Saved data entries:
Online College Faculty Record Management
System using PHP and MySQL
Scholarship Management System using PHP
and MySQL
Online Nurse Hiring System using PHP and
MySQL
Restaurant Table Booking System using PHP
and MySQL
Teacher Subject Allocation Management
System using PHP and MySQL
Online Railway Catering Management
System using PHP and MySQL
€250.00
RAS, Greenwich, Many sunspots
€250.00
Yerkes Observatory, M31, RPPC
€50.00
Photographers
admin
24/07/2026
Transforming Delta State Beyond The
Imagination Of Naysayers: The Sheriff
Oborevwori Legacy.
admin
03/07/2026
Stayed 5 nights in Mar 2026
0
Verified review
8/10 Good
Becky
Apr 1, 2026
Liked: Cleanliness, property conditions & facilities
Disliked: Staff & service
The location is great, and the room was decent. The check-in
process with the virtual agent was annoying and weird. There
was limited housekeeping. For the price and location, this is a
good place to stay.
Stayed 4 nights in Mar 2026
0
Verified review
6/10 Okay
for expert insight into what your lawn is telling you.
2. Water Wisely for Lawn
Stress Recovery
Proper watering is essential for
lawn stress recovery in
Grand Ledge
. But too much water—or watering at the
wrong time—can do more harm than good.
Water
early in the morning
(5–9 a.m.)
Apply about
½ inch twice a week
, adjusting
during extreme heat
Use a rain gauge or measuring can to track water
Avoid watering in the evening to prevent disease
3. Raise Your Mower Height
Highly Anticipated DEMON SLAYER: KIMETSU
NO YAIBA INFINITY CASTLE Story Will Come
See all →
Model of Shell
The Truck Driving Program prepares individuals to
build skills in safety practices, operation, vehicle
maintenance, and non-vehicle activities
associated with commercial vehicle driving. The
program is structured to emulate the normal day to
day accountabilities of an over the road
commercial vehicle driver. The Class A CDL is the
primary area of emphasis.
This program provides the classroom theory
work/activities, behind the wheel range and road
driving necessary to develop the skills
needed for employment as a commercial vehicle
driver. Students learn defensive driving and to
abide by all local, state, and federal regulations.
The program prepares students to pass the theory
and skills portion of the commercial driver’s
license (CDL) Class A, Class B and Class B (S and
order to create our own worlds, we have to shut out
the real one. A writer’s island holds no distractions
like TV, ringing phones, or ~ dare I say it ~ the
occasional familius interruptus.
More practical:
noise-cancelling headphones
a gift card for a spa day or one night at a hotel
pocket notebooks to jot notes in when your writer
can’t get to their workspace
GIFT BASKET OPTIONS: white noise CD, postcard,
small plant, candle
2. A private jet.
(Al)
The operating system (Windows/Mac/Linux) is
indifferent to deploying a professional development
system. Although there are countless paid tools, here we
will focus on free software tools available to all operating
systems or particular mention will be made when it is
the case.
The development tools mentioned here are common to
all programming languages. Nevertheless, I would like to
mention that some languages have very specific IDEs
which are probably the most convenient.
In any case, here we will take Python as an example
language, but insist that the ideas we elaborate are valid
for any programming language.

--

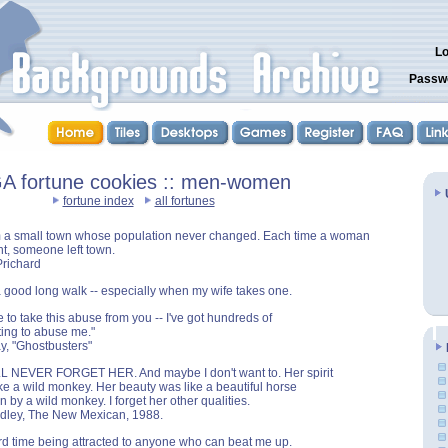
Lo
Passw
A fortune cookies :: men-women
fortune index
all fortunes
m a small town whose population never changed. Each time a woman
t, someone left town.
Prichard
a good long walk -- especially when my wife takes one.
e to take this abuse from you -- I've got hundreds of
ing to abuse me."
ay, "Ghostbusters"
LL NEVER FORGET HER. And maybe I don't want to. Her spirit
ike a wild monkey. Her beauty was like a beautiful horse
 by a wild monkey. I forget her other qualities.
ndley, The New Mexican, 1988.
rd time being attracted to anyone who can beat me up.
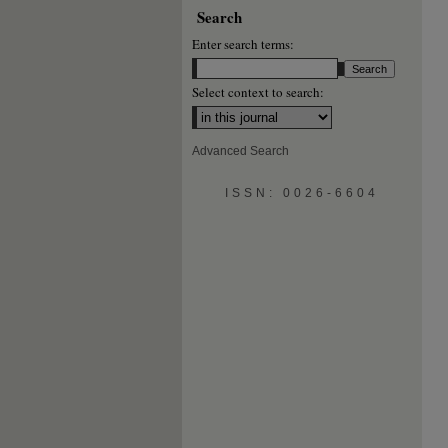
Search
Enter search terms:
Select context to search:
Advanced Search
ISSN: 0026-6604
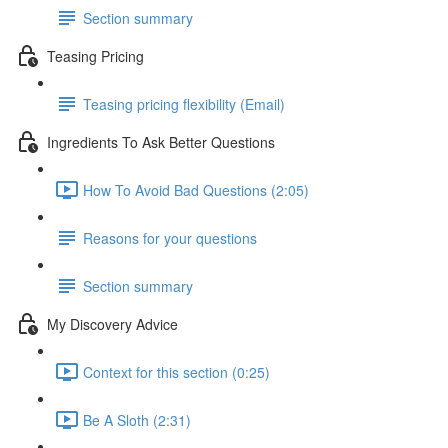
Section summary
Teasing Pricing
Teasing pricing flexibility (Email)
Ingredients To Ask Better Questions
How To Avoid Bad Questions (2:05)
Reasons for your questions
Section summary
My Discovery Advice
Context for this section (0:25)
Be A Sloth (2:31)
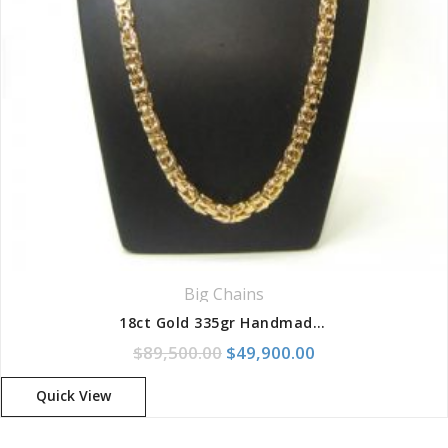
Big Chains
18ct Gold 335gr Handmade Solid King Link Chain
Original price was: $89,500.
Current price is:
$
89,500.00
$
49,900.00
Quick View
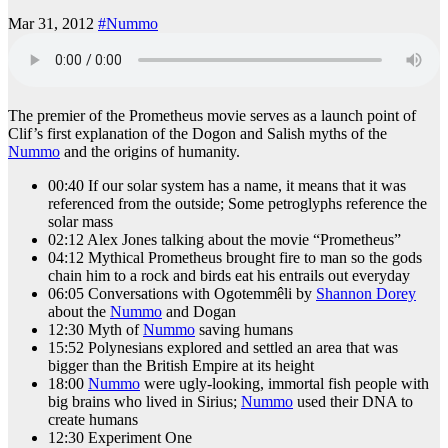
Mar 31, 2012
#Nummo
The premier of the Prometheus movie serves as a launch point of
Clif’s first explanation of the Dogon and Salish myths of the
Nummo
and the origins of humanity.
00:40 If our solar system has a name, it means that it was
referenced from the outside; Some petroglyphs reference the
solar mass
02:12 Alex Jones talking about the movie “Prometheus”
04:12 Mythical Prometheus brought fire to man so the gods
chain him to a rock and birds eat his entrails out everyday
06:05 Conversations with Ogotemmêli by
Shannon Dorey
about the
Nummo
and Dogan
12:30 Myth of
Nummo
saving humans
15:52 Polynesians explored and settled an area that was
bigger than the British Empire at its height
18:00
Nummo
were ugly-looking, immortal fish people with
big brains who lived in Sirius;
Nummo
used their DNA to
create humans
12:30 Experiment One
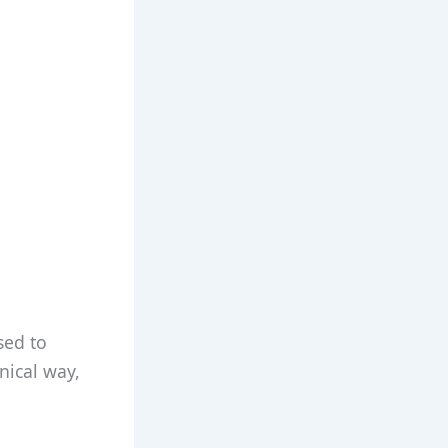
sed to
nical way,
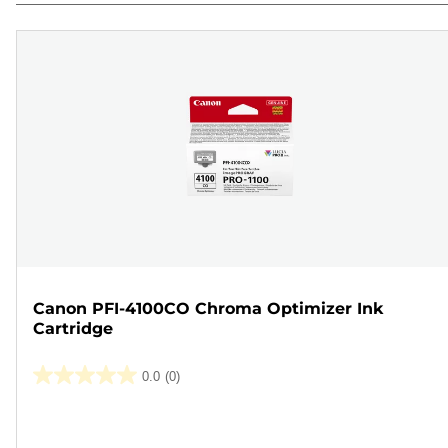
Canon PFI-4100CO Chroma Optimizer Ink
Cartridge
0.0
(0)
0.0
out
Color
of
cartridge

> [Problem to solve]: Give again exactly, and only, the lines above starting at the one with "Online College Faculty Record Management" and ending at the one with "Disliked: Staff & service".

> [Your solution]:
Online College Faculty Record Management
System using PHP and MySQL
Scholarship Management System using PHP
and MySQL
Online Nurse Hiring System using PHP and
MySQL
Restaurant Table Booking System using PHP
and MySQL
Teacher Subject Allocation Management
System using PHP and MySQL
Online Railway Catering Management
System using PHP and MySQL
€250.00
RAS, Greenwich, Many sunspots
€250.00
Yerkes Observatory, M31, RPPC
€50.00
Photographers
admin
24/07/2026
Transforming Delta State Beyond The
Imagination Of Naysayers: The Sheriff
Oborevwori Legacy.
admin
03/07/2026
Stayed 5 nights in Mar 2026
0
Verified review
8/10 Good
Becky
Apr 1, 2026
Liked: Cleanliness, property conditions & facilities
Disliked: Staff & service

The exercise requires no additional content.